LeFaso.net, l'actualité Burkinabé sur le net
Proverbe du Jour : “Soyez un repère de qualité. Certaines personnes ne sont pas habituées à un environnement où on s’attend à l’excellence.” Steve jobs

Confédération paysanne du Faso : Les chantiers du nouveau président

Publié le mercredi 7 février 2007 à 07h59min

PARTAGER :                          

A l’issue de la tournée nationale d’information des membres de la Confédération paysanne du Faso (CPF) à la base, le président de ladite structure, Bassiaka Dao, tire les enseignements du périple dans les 13 régions. Il évoque également la prochaine Journée nationale du paysan (JNP) et deux chantiers qui lui tiennent à coeur : le prix minimum garanti et la centrale d’achat d’intrants.

Pourquoi avoir initié cette tournée ?

Cette tournée visait à meux faire connaître la confédération à ses membres à la base dans les 13 régions du Burkina Faso. Ce fut une occasion pour nous, les responsables de cette structure, de nous rapprocher des organisations à la base. Pendant une semaine, nous avons présenté les objectifs de la CPF, sa vision, son mandat et ses missions. Les échanges ont permis d’expliquer ce que nous pouvions faire ensemble avec le soutien de la base.
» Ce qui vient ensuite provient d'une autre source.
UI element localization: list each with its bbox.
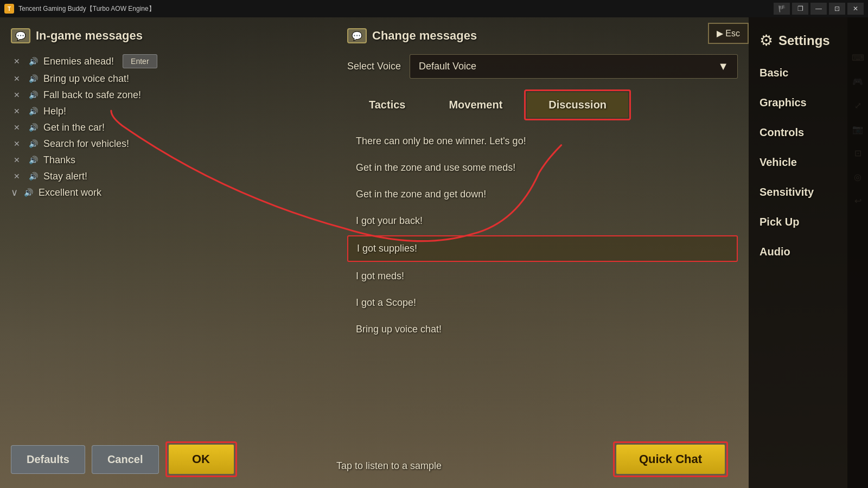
speaker-icon[interactable]: 🔊 (27, 121, 39, 133)
list-item: ✕ 🔊 Help! (11, 105, 326, 117)
voice-select-row: Select Voice Default Voice ▼ (347, 54, 738, 79)
left-panel-header: 💬 In-game messages (11, 28, 326, 43)
main-content: 💬 In-game messages ✕ 🔊 Enemies ahead! En… (0, 17, 868, 488)
list-item[interactable]: Get in the zone and use some meds! (347, 156, 738, 180)
close-button[interactable]: ✕ (847, 3, 864, 15)
enter-button[interactable]: Enter (123, 54, 157, 68)
nav-items: Basic Graphics Controls Vehicle Sensitiv… (749, 58, 868, 267)
titlebar: T Tencent Gaming Buddy【Turbo AOW Engine】… (0, 0, 868, 17)
message-list: ✕ 🔊 Enemies ahead! Enter ✕ 🔊 Bring up vo… (11, 54, 326, 198)
list-item: ✕ 🔊 Stay alert! (11, 170, 326, 182)
nav-item-pickup[interactable]: Pick Up (749, 207, 868, 237)
settings-header: ⚙ Settings (749, 23, 868, 58)
change-messages-title: Change messages (372, 29, 477, 43)
list-item[interactable]: I got your back! (347, 209, 738, 233)
speaker-icon[interactable]: 🔊 (27, 89, 39, 101)
message-text: Excellent work (39, 187, 101, 198)
maximize-button[interactable]: ⊡ (829, 3, 845, 15)
close-icon[interactable]: ✕ (11, 55, 23, 67)
titlebar-controls: 🏴 ❐ — ⊡ ✕ (774, 3, 864, 15)
message-text: Stay alert! (43, 171, 87, 182)
list-item: ✕ 🔊 Thanks (11, 154, 326, 166)
message-text: Bring up voice chat! (43, 73, 129, 85)
right-sidebar: ⚙ Settings Basic Graphics Controls Vehic… (749, 17, 868, 488)
app-icon: T (4, 4, 14, 14)
messages-icon: 💬 (11, 28, 30, 43)
close-icon[interactable]: ✕ (11, 138, 23, 150)
list-item-selected[interactable]: I got supplies! (347, 235, 738, 262)
speaker-icon[interactable]: 🔊 (27, 170, 39, 182)
center-panel: 💬 Change messages Select Voice Default V… (336, 17, 749, 488)
voice-select-value: Default Voice (419, 61, 476, 72)
voice-select-dropdown[interactable]: Default Voice ▼ (410, 54, 738, 79)
nav-item-graphics[interactable]: Graphics (749, 88, 868, 118)
message-options: There can only be one winner. Let's go! … (347, 129, 738, 342)
list-item: ✕ 🔊 Enemies ahead! Enter (11, 54, 326, 68)
expand-icon[interactable]: ∨ (11, 187, 18, 198)
restore-button[interactable]: ❐ (792, 3, 808, 15)
list-item: ✕ 🔊 Get in the car! (11, 121, 326, 133)
nav-item-vehicle[interactable]: Vehicle (749, 147, 868, 177)
message-text: Thanks (43, 155, 75, 166)
message-text: Enemies ahead! (43, 56, 114, 67)
change-messages-header: 💬 Change messages (347, 28, 738, 43)
nav-item-audio[interactable]: Audio (749, 237, 868, 267)
speaker-icon[interactable]: 🔊 (27, 73, 39, 85)
list-item: ✕ 🔊 Search for vehicles! (11, 138, 326, 150)
voice-select-label: Select Voice (347, 61, 401, 72)
minimize-button[interactable]: — (810, 3, 827, 15)
speaker-icon[interactable]: 🔊 (27, 105, 39, 117)
message-text: Get in the car! (43, 122, 105, 133)
gear-icon: ⚙ (760, 31, 773, 49)
list-item[interactable]: Bring up voice chat! (347, 317, 738, 342)
left-panel-title: In-game messages (36, 29, 143, 43)
list-item[interactable]: I got meds! (347, 264, 738, 288)
tab-discussion[interactable]: Discussion (527, 92, 628, 118)
tab-tactics[interactable]: Tactics (347, 89, 427, 120)
list-item: ✕ 🔊 Fall back to safe zone! (11, 89, 326, 101)
left-panel: 💬 In-game messages ✕ 🔊 Enemies ahead! En… (0, 17, 336, 488)
list-item[interactable]: There can only be one winner. Let's go! (347, 129, 738, 153)
list-item[interactable]: Get in the zone and get down! (347, 182, 738, 207)
list-item: ✕ 🔊 Bring up voice chat! (11, 73, 326, 85)
nav-item-sensitivity[interactable]: Sensitivity (749, 177, 868, 207)
dropdown-arrow-icon: ▼ (718, 60, 729, 73)
close-icon[interactable]: ✕ (11, 170, 23, 182)
nav-item-basic[interactable]: Basic (749, 58, 868, 88)
speaker-icon[interactable]: 🔊 (27, 154, 39, 166)
close-icon[interactable]: ✕ (11, 121, 23, 133)
close-icon[interactable]: ✕ (11, 105, 23, 117)
change-messages-icon: 💬 (347, 28, 367, 43)
close-icon[interactable]: ✕ (11, 89, 23, 101)
titlebar-title: Tencent Gaming Buddy【Turbo AOW Engine】 (18, 4, 774, 14)
list-item: ∨ 🔊 Excellent work (11, 187, 326, 198)
flag-button[interactable]: 🏴 (774, 3, 790, 15)
settings-title: Settings (778, 33, 830, 48)
tab-movement[interactable]: Movement (427, 89, 524, 120)
message-text: Fall back to safe zone! (43, 89, 141, 101)
list-item[interactable]: I got a Scope! (347, 291, 738, 315)
close-icon[interactable]: ✕ (11, 73, 23, 85)
active-tab-border: Discussion (524, 89, 631, 120)
tabs-row: Tactics Movement Discussion (347, 89, 738, 120)
speaker-icon[interactable]: 🔊 (27, 55, 39, 67)
nav-item-controls[interactable]: Controls (749, 118, 868, 147)
close-icon[interactable]: ✕ (11, 154, 23, 166)
message-text: Help! (43, 106, 66, 117)
speaker-icon[interactable]: 🔊 (22, 187, 34, 198)
speaker-icon[interactable]: 🔊 (27, 138, 39, 150)
message-text: Search for vehicles! (43, 138, 129, 150)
Vous avez attendu 5 ans pour entreprendre une telle tournée. S’imposait-elle vraiment ?

Absolument. Depuis l’Assemblée constitutive à Bobo en 2002, puis l’assemblée générale de décembre 2006, il nous fallait un cadre d’échanges sur des sujets plus généraux mais importants pour la vie de notre organisation. Il nous fallait associer la base pour comprendre sa lecture de certains sujets qui nous préoccupent. C’était une façon pour nous de combler le déficit d’information qui existait entre la base et le sommet.

Conduire une tournée nationale n’est pas chose facile. Comment la confédération s’est-elle organisée ?

Trois équipes ont été constituées. Une en direction de l’Ouest, l’autre sur le Plateau central et la dernière a tourné dans les régions de l’Est. Chaque équipe était constituée de leaders paysans et d’un organe de presse. Dans chaque région nous avons sollicité l’appui des médias locaux pour la couverture de l’événement.

Votre équipe a parcouru l’Ouest du pays. Quel message avez-vous délivré ?

A l’Ouest, nous avons dit au paysans que la confédération était leur. C’est par leur volonté que la CPF est née en 2002. Il est donc nécessaire que nos membres à la base en tiennent compte dans leurs activités. C’est à travers eux que la confédération vit.

Quel bilan faites-vous de la tournée ?

Personnellement, je suis très satisfait des résultats de la tournée. Cela m’a permis de toucher du doigt les réalités de notre organisation sur le terrain. Il y a surtout les préoccupations que la base a fait ressortir. Que ce soit dans la Boucle du Mouhoun, les Hauts-Bassins, les Cascades ou la région du Sud-Ouest, on a parlé de la cherté des intrants, du prix bas des céréales, du prix du coton, du manque d’information sur la confédération et sur les activités qu’elle mène tant au niveau national que sous- régional.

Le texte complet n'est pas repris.